Proof of a summation of $k^4$

Using the fact that $$\sum_{k=0}^{n}k^5=\sum_{k=0}^{n}(k+1)^5-(n+1)^5$$ Using Binomial Expansion $$\sum_{k=0}^{n}k^5=\sum_{k=0}^{n}k^5+5\sum_{k=0}^{n}k^4+10\sum_{k=0}^{n}k^3+10\sum_{k=0}^{n}k^2+5\sum_{k=0}^{n}k+\sum_{k=0}^{n}(1)-(n+1)^5$$ After Rearranging $$5\sum_{k=0}^{n}k^4=(n+1)^5 -10\sum_{k=0}^{n}k^3-10\sum_{k=0}^{n}k^2-5\sum_{k=0}^{n}k-\sum_{k=0}^{n}(1)$$ Replacing Known Sums $$5\sum_{k=0}^{n}k^4=(n+1)^5 -10\left(\frac{(n)(n+1)}{2}\right)^2-10\frac{(n)(n+1)(2n+1)}{6}-5\frac{(n)(n+1)}{2}-n$$ Then a bit of rearrangement and We get

$$ 30\sum_{k=1}^nk^4=n(n+1)(6n^3 + 9n^2 + n - 1)$$

$$ 30\sum_{k=1}^nk^4=n(n+1)(2n+1)(3n^2+3n-1)$$

$$\sum_{k=1}^{n}k^4=\sum_{k=0}^{n}k^4=\frac{(n)(n+1)(2n+1)(3n^2+3n-1)}{30}=\frac{6n^5+15n^4+10n^3-n}{30}$$

Here's an alternative approach using binomial coefficients.

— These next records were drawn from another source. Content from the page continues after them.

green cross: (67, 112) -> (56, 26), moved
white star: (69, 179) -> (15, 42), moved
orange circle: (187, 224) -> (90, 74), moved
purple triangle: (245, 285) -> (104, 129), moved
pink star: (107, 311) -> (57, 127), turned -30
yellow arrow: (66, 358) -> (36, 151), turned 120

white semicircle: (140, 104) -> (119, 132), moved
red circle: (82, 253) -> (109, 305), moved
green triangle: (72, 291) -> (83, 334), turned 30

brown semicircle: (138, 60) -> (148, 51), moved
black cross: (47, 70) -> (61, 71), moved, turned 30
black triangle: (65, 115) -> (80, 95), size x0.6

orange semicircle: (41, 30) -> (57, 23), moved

Firs we express $k^4$ as a linear combination of $\binom{k+a}{4}$ where $a=0,1,2,3$, i.e. $$k^4={k+3\choose 4}+11{k+2\choose 4}+11{k+1\choose 4}+{k\choose 4}$$.

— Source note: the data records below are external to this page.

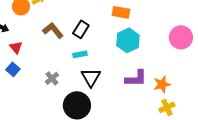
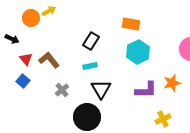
brown L-shape: (53, 30) -> (49, 60), moved
orange star: (162, 84) -> (172, 83), moved
yellow cross: (167, 107) -> (163, 119), moved

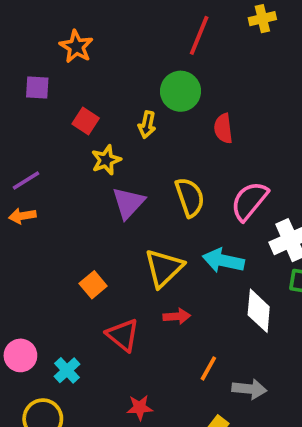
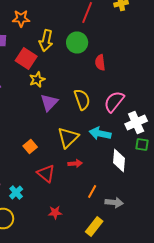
orange star: (76, 47) -> (21, 18), turned -30
red square: (86, 121) -> (26, 58), size x1.5
yellow arrow: (147, 125) -> (46, 40), moved, size x1.5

Summing this from $1$ to $n$ and using the hockey stick summation identity, i.e. $\sum_{r=0}^m {r\choose b}={m+1\choose {b+1}}$, we have $$\begin{align} \sum_{k=1}^nk^4&=\sum_{k=1}^n\left[{k+3\choose 4}+11{k+2\choose 4}+11{k+1\choose 4}+{k\choose 4}\right]\\ &={n+4\choose 5}+11{n+3\choose 5}+11{n+2\choose 5}+{n+1\choose 5}\\ \end{align}$$

which is convenient for numerical evaluation.

This reduces to $$\begin{align} &\frac{(n+4)^\underline{4}+11(n+3)^\underline{4}+11(n+2)^\underline{4}+(n+1)^\underline{4}}{5!}\\ &=\frac 1{5!}n(n+1)\biggr[(n+4)(n+3)(n+2)+(n-1)(n-2)(n-3)+11(n+2)(n-1)\bigg((n+3)+(n-2)\biggr)\biggr]\\ &=\frac 1{30}n(n+1)(2n+1)(3n^3+3n-1) \end{align}$$

where $x^\underline{n}$ represents the falling factorial and is given by $\underbrace{x(x-1)(x-2)\cdots(x-n+1)}_{n\text{ terms}}$.